Im Weinberg bin ich dabei, soweit es geht. Wenn es sich um das Erkennen von Krankheiten geht, muss die Arbeitsassistenz es mir erklären, oder ich sage wie es aussieht, oder aussehen könnte. Ja alles nicht so einfach, aber jeder hat in seinem Beruf sein Handicap und es ist jedesmal anders.

Wer Lust hat und Neugierig ist, darf mich nach Voranmeldung unter 06243 – 384 oder per mail info@weingut-giessen.de gerne in meinem Reich zu einer Weinsafari durch die Weinberge und Weinkeller sowie zu einem ausführlichen Weintasting besuchen.
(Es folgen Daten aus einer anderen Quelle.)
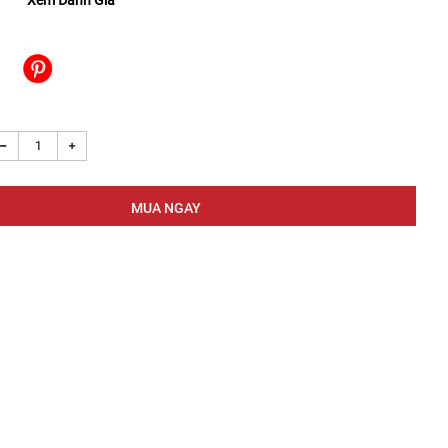
Xem Đánh Giá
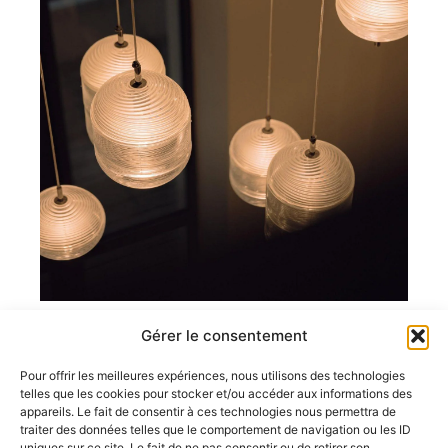
Gérer le consentement
Fête des mères
Pour offrir les meilleures expériences, nous utilisons des technologies
telles que les cookies pour stocker et/ou accéder aux informations des
En savoir plus
appareils. Le fait de consentir à ces technologies nous permettra de
traiter des données telles que le comportement de navigation ou les ID
uniques sur ce site. Le fait de ne pas consentir ou de retirer son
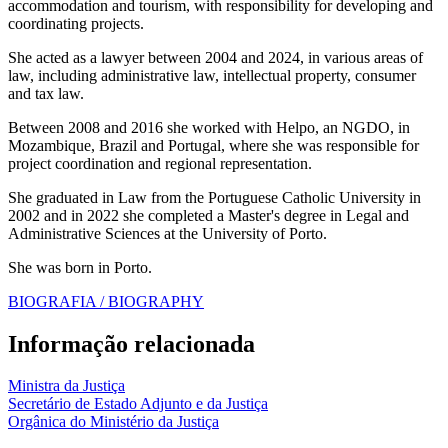
accommodation and tourism, with responsibility for developing and
coordinating projects.
She acted as a lawyer between 2004 and 2024, in various areas of
law, including administrative law, intellectual property, consumer
and tax law.
Between 2008 and 2016 she worked with Helpo, an NGDO, in
Mozambique, Brazil and Portugal, where she was responsible for
project coordination and regional representation.
She graduated in Law from the Portuguese Catholic University in
2002 and in 2022 she completed a Master's degree in Legal and
Administrative Sciences at the University of Porto.
She was born in Porto.
BIOGRAFIA / BIOGRAPHY
Informação relacionada
Ministra da Justiça
Secretário de Estado Adjunto e da Justiça
Orgânica do Ministério da Justiça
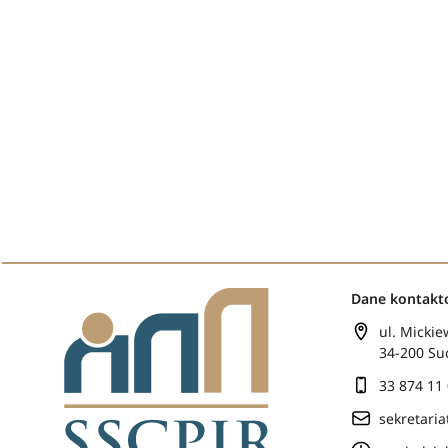
Dane kontak
ul. Mickie
34-200 Su
33 874 11
sekretari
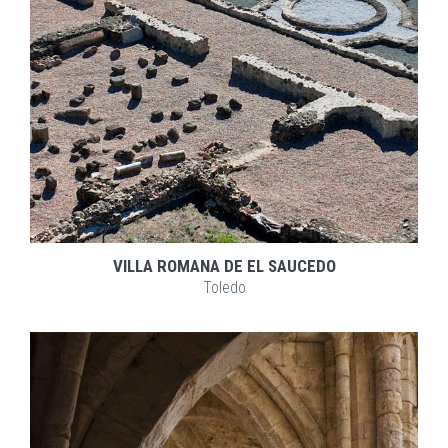
VILLA ROMANA DE EL SAUCEDO
Toledo
EXPLORAR
ZOOM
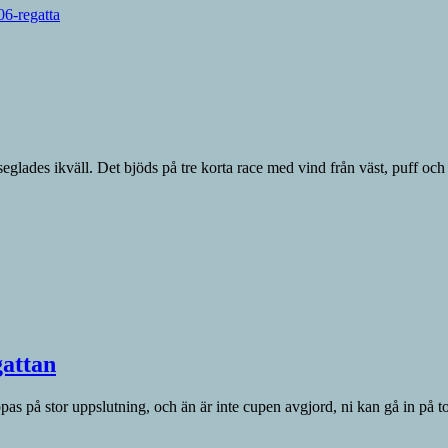
6-regatta
lades ikväll. Det bjöds på tre korta race med vind från väst, puff och v
gattan
pas på stor uppslutning, och än är inte cupen avgjord, ni kan gå in på to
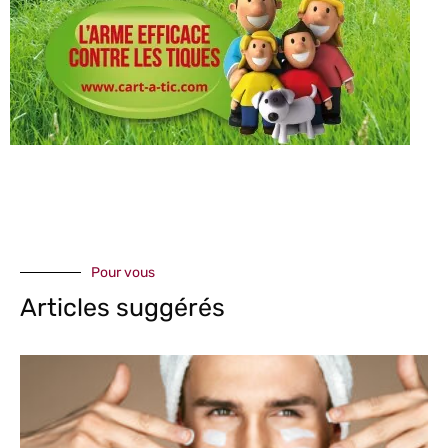
Pour vous
Articles suggérés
Ich freue mich auf zahlreiche Besucher.

Was mich reizt und interessieren würde wäre, meine Weine auch unseren Sehbehinderten und Blinden näher zu bringen. Leider fehlen mir die Kenntnisse und Möglichkeiten Braille und QR Codes für die Flaschen zu erstellen. Wir wollen versuchen auch unsere Homepage Barrierefrei zu gestalten.